I am excited by the morphing feature.
I'm very happy with my Kemper and, since I bought it, the things I've hoped would be added over time were an editor, more delays, more reverbs (including spring) and the ability to assign any parameter to an expression pedal to real-time adjust multiple parameters in real time. At the point where I bought it, none of these things existed and I was still blown away by the unit.
As of today, we have the librarian which made life sooooo much easier - I still hope for an official editor but, to be honest, the librarian has taken the edge off my burning need for this. For me, it's a 'nice to have'.
It's good to hear that more reverbs are coming. It'd be nice to have them now but I would rather have something mind-blowing later in the year than something not so good right now.
The delays that are coming here sound fabulous and I cannot wait to play with them. I am wondering whether these will make it onto 4.0? They are not in the press release and the Andertons video that Dougc84 posted above has CK saying at 2.10 'this is the second feature we will release a little bit later'. I'm hoping they are on at 4.0 but again, I'd rather they be 'soon' and 'superb' rather than 'now' and 'not quite there'.

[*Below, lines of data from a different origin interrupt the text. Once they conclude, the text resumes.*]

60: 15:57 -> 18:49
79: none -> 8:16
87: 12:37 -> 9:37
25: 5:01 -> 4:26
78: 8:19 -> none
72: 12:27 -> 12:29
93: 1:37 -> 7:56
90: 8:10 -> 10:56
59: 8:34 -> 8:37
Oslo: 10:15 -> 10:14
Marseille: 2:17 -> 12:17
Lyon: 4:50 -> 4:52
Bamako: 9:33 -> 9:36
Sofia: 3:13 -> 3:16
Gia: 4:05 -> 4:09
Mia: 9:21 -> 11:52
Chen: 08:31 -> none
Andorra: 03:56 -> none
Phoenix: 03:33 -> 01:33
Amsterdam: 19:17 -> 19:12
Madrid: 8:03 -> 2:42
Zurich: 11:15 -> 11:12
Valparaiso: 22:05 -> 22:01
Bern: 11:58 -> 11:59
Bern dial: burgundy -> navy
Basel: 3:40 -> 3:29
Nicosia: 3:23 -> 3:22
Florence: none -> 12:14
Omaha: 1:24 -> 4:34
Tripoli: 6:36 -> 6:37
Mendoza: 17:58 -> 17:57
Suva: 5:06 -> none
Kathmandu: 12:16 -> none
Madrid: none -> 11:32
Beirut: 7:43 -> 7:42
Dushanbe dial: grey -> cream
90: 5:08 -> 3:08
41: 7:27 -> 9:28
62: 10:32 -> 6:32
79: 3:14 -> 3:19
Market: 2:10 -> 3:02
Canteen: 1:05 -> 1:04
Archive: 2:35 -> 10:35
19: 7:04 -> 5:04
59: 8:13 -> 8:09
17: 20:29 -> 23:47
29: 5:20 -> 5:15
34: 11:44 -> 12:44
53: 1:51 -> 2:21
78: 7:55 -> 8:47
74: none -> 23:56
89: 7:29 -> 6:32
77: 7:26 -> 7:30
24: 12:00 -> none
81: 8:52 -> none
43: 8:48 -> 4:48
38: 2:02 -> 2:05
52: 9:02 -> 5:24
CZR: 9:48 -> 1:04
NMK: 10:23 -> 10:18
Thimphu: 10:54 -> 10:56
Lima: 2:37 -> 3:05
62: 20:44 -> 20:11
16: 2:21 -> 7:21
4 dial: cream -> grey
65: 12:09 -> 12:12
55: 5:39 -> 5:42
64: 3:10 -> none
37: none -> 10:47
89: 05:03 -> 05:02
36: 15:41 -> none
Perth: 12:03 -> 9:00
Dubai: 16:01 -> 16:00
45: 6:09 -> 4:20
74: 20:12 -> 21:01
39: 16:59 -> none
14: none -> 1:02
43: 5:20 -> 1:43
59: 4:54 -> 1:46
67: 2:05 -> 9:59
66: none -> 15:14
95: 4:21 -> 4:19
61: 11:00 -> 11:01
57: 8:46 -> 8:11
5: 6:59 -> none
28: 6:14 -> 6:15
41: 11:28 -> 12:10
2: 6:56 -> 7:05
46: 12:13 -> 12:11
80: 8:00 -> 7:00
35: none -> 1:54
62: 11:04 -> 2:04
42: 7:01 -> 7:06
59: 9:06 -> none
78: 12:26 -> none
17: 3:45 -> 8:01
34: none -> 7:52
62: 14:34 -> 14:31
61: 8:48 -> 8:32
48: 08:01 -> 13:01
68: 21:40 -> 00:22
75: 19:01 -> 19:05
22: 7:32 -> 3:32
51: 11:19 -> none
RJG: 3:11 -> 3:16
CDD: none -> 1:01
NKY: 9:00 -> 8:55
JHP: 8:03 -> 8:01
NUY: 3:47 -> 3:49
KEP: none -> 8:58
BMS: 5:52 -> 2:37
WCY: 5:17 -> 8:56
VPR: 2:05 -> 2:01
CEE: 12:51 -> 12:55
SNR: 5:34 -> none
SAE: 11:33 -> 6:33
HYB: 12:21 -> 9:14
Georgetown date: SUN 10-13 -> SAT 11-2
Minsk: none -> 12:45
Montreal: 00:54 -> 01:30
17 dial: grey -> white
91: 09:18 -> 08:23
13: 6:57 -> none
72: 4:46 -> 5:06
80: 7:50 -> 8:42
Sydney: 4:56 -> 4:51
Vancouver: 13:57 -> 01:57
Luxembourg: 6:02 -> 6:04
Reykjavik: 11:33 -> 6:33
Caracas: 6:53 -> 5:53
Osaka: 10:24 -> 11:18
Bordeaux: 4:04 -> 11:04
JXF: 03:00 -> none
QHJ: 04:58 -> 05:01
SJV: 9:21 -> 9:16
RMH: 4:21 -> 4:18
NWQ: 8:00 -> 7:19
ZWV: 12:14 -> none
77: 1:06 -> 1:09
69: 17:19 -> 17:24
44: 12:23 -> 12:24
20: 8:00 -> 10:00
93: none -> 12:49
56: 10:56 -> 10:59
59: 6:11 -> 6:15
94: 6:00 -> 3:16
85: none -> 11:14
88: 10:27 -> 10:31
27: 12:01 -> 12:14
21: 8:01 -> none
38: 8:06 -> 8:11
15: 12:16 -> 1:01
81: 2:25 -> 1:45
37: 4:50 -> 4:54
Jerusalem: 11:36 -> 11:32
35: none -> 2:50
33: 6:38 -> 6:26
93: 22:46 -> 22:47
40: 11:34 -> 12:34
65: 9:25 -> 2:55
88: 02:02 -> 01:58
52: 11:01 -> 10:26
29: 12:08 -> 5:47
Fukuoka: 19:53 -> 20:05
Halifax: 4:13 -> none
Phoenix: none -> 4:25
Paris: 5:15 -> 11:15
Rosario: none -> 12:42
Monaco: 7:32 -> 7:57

So then we get to the morphing which some are pleased by and others don't see the need for. This is one of the things I've been hoping for but it is implemented in a way that it is much easier to program than I could have ever hoped for. I haven't played live since before getting the Kemper (well, apart from a couple of acoustic things) but last time I did so, I was using a pedal board that included a couple of Strymon pedals (Timeline and Mobius). They allow you to do 'morphing' and I used it a lot in the covers band I was in. It was a great way of building tension in a part / adding that final bit of icing on the cake. One example? We used to do 'Kids in America' (the old Kim Wilde number) which features a flanger. For most of the song, it was just either turned on or off but in the last bit where it goes crazy? I had the expression pedal programmed so as it altered the depth of the flanger, added some gain (you could tweak the output of the mobius so I used it to drive the amp harder) and I turned up the mix on the Timeline delay from pretty much zero to a little more than zero. It was subtle but it added something. Did the audience notice? I doubt it but we all know that 99% of the audience don't notice your tone at all as long as you're playing songs they like. The only people who notice are yourself and any other guitarists But it's still worth doing and is great fun.
If morphing allows me to do this kind of thing (and more) but with much easier programming then I think I will use it quite a lot..... Even if you are keeping things completely simple in a recording setup it could be useful. When writing a song, it's a common writing / mixing technique to make the song build so, even if the chord structure etc is the same from start to finish, you 'give everything a little bit more' as the song progresses. This can be adding additional instrument parts, another harmony, adding an extra drum fill or hitting a little harder etc. Why can it not also be a very subtle gain shift plus a little more delay as the song progresses? It'll add that special little something which you won't notice until it isn't there and those can be the things that make a song come alive. A patch change can be too much. The same thing but a subtle amount more can be wonderful. We all adore the picking dynamics and reaction to guitar volume that a decent valve amp (tube amp) can give and which the Kemper already gives us. You know how much this can add to the emotion of a piece you play. This feature gives you complete control over a whole bunch of other things that can be subtle, crazy or anything in between. Who would not want this?
Good times Rome was not built in a day..... If it was another manufacturer, they would not still be building Rome. They would have already sold us Rome 2 and possibly Rome 3. My investment continues to grow which is not something I can say for any other technology-based product in my house! The TV I bought in the same year as the Kemper has been superseded several times over and wouldn't fetch anything on eBay. The Kemper is more 'current' now than when I bought it.